Current query is as below, but it's wrong since not cumulative count distinct:
SELECT
bm.AnalysisDate,
su.SoID AS Store,
su.DptCaID AS DTID,
su.PageTypeID AS PTID,
COUNT(DISTINCT bm.SeoURLID) AS NumURLsWithDupScore,
SUM(CASE WHEN bm.DuplicationScore > 30 THEN 1 ELSE 0 END) AS Over30Count
FROM csn_seo.tblBotifyMetrics bm
INNER JOIN csn_seo.tblSEOURLs su
ON bm.SeoURLID = su.ID
WHERE su.DptCaID IS NOT NULL
AND su.DptCaID <> 0
AND su.PageTypeID IS NOT NULL
AND su.PageTypeID <> -1
AND bm.iscompliant = 1
GROUP BY bm.AnalysisDate, su.SoID, su.DptCaID, su.PageTypeID;
Please let me know if anyone has any idea.

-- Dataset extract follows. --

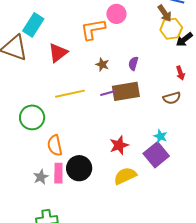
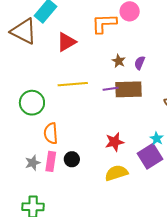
brown star: (102, 64) -> (119, 61), moved
black circle: (79, 168) -> (72, 159), size x0.6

Based on your question, you seem to want two levels of logic:
select date, store, dept,
sum(sum(start)) over (partition by dept, page order by date) as distinct_urls,
sum(sum(start_30)) over (partition by dept, page order by date) as distinct_urls_30
from ((select store, dept, page, url, min(date) as date, 1 as start, 0 as start_30
from t
group by store, dept, page, url
) union all
(select store, dept, page, url, min(date) as date, 0, 1
from t
where score >= 30
group by store, dept, page, url
)
) t
group by date, store, dept, page;
I don't understand how your query is related to your question.
Try as I might, I don't get your output either:
But I think you can avoid UNION SELECTs - Does this do what you expect?
NULLS don't figure in COUNT DISTINCTs - and here you can combine an aggregate expression with an OLAP one ...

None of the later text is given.